Activity
From the entries below, copy out every line with "licence" in it.

**** Provided information ****

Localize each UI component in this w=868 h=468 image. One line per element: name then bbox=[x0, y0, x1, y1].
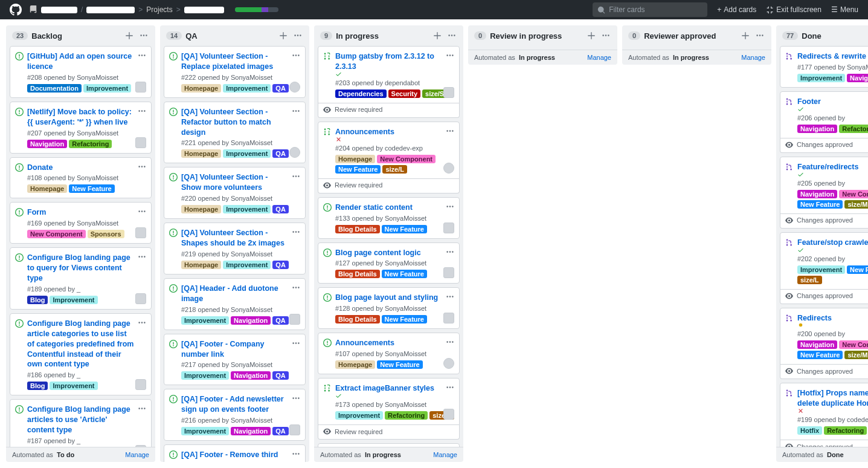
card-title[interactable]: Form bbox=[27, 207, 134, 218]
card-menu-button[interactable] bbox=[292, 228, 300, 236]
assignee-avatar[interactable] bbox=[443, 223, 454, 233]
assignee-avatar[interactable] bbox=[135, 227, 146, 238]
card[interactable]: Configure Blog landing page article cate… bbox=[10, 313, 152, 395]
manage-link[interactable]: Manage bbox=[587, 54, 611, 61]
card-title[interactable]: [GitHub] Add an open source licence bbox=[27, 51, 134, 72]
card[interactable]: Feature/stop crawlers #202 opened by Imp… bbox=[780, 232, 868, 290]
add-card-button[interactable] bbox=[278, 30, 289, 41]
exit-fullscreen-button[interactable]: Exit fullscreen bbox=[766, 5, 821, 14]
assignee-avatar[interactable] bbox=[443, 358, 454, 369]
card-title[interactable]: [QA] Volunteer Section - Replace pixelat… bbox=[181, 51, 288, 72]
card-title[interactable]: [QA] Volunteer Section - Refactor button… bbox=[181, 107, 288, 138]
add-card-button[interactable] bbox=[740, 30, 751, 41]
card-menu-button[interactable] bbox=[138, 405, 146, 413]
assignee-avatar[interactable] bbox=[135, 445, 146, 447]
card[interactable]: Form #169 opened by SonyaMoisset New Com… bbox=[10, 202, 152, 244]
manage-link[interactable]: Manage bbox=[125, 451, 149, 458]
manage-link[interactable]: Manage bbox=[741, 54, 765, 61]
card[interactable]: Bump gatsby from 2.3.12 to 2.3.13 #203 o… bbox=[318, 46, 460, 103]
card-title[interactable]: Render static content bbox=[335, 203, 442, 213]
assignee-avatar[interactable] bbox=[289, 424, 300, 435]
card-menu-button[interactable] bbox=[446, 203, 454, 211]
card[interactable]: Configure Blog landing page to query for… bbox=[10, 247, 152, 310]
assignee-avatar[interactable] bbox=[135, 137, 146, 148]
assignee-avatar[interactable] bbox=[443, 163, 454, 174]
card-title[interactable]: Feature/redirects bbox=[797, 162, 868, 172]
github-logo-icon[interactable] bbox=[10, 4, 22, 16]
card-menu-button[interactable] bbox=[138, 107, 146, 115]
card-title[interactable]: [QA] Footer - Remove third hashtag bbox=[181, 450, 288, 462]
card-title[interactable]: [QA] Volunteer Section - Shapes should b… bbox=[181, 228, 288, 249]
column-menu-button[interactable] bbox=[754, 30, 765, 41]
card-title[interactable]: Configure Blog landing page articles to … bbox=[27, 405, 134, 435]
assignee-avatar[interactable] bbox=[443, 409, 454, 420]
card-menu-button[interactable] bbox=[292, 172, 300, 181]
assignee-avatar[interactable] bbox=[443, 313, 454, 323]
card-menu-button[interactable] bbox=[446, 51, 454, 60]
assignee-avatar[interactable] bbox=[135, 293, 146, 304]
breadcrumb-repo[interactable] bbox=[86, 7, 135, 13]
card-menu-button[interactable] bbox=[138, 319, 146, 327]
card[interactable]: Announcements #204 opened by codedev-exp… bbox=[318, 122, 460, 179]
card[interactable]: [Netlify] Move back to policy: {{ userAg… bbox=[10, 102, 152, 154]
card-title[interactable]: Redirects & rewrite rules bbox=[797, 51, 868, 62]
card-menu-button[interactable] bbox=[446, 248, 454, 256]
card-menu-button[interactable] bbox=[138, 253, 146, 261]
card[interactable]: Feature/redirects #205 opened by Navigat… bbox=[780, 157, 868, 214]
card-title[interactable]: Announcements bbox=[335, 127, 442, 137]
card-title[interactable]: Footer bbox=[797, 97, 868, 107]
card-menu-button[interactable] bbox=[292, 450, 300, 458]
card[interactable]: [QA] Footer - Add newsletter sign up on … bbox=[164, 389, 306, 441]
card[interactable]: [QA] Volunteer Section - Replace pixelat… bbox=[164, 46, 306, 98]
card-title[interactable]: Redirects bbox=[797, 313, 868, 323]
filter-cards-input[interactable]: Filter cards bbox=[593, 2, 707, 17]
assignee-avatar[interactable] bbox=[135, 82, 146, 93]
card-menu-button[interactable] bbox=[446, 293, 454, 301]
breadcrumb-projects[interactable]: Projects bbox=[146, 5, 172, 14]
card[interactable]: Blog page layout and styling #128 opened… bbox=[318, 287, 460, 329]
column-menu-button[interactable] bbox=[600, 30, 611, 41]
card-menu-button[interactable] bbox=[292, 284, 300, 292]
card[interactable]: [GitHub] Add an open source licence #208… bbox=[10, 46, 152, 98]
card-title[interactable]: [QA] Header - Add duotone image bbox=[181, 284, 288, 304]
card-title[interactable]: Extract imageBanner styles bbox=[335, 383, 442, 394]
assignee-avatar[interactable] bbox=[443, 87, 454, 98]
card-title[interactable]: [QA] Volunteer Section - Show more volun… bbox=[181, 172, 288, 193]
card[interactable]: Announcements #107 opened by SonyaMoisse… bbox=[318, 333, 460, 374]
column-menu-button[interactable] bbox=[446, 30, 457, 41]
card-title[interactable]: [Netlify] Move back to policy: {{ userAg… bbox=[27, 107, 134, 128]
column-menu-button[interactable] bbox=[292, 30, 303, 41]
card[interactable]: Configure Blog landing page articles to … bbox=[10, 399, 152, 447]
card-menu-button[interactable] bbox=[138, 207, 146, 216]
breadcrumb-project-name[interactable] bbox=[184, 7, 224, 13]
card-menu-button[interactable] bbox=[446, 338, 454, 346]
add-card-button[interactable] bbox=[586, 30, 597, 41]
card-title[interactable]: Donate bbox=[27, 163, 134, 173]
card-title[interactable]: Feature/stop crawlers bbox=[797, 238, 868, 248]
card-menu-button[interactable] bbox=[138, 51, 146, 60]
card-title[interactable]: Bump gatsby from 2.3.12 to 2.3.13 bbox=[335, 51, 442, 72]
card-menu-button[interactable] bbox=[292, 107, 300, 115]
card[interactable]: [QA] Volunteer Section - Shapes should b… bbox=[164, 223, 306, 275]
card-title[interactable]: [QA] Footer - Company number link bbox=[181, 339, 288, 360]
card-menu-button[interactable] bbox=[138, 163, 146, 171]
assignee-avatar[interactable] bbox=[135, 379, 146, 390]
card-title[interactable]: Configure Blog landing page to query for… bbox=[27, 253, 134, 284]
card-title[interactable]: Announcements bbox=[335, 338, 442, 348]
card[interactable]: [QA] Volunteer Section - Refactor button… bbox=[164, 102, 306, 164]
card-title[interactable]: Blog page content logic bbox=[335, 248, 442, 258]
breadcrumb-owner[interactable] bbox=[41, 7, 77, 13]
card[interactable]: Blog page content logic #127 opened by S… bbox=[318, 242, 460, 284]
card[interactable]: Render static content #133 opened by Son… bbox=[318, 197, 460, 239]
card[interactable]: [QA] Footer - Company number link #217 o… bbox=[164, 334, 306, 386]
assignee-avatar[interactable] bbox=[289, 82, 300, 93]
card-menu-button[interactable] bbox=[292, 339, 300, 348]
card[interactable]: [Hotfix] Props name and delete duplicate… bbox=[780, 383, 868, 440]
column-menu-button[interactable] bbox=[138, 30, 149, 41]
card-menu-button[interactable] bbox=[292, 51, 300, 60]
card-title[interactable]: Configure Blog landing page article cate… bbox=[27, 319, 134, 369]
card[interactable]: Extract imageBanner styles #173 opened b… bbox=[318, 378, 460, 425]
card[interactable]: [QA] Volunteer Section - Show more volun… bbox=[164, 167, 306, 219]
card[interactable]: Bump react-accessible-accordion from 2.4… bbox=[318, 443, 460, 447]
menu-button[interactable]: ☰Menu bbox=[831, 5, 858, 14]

****
**** Provided information ****

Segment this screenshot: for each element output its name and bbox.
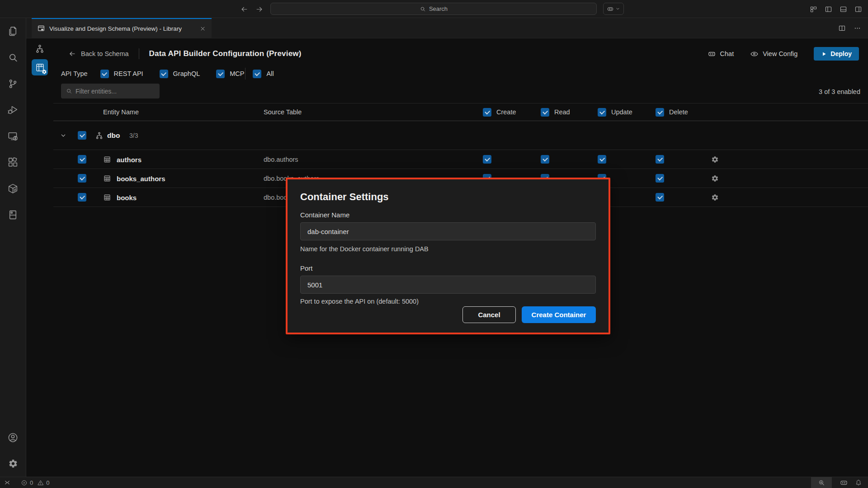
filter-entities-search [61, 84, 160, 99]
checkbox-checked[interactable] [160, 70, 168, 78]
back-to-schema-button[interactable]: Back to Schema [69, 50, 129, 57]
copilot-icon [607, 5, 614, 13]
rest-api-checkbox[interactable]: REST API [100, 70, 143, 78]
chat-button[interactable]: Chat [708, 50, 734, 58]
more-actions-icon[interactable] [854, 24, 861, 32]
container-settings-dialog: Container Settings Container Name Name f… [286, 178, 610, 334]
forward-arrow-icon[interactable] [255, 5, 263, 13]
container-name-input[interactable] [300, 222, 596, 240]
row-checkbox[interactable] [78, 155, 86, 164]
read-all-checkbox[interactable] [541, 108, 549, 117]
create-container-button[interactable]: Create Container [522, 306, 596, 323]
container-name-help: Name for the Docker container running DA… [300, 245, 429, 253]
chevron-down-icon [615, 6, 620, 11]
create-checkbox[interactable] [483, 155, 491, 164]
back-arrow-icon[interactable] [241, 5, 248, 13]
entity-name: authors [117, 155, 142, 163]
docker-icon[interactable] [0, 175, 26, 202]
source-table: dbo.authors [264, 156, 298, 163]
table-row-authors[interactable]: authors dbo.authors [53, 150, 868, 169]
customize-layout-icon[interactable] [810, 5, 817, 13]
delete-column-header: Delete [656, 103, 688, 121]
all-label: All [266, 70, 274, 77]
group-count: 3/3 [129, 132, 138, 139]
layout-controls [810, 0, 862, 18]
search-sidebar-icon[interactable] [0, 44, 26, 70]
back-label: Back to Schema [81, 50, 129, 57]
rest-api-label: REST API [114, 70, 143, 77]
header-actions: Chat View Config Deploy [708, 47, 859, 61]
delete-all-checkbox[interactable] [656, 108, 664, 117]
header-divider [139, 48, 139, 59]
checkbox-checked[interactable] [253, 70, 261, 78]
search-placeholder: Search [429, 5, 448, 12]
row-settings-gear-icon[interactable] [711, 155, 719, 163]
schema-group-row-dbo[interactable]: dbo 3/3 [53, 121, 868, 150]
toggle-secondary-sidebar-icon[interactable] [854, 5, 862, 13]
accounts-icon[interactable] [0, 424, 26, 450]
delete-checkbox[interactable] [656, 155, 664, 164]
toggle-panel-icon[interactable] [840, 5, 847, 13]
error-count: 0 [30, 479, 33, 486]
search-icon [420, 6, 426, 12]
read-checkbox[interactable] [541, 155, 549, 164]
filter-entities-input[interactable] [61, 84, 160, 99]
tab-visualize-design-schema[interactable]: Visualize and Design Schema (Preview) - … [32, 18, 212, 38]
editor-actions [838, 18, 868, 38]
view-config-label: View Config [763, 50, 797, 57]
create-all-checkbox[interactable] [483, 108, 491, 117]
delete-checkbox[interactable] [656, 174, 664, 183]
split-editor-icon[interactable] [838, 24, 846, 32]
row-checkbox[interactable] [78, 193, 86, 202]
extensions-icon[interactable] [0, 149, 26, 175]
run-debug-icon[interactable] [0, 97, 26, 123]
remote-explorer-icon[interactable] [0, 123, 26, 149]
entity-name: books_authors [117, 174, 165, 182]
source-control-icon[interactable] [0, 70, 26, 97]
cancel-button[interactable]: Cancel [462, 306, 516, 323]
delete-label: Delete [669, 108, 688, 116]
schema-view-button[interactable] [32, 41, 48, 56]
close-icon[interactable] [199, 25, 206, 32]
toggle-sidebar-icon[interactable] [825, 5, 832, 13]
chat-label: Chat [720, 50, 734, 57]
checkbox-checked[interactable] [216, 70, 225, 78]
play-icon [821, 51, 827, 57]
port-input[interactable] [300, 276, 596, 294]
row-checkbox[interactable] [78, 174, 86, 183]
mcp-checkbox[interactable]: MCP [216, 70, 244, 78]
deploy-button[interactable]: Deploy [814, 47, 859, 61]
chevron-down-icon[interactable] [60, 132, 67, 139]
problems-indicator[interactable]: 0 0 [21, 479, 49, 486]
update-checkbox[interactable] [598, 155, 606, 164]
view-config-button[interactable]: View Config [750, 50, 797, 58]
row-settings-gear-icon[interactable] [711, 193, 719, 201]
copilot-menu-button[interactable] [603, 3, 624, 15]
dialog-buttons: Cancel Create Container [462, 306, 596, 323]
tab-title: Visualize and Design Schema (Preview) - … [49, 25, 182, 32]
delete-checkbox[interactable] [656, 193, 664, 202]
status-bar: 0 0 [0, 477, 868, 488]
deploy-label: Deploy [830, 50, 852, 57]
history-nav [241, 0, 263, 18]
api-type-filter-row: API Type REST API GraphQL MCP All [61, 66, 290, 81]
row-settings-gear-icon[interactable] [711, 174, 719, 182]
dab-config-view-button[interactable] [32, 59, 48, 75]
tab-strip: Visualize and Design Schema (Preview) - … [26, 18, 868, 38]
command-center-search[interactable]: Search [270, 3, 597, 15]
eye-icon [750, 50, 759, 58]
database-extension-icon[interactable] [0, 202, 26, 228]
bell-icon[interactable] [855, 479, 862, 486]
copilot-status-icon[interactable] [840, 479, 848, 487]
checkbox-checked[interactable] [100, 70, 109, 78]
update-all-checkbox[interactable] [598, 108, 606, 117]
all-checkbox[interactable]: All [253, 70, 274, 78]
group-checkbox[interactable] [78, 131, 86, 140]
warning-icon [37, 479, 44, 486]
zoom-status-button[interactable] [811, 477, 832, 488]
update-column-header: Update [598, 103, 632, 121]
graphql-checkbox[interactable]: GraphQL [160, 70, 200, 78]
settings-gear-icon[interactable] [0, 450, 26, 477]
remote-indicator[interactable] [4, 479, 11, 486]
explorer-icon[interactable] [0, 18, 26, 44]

****

Response below
card-title[interactable]: [GitHub] Add an open source licence bbox=[27, 51, 134, 72]
card[interactable]: [GitHub] Add an open source licence #208… bbox=[10, 46, 152, 98]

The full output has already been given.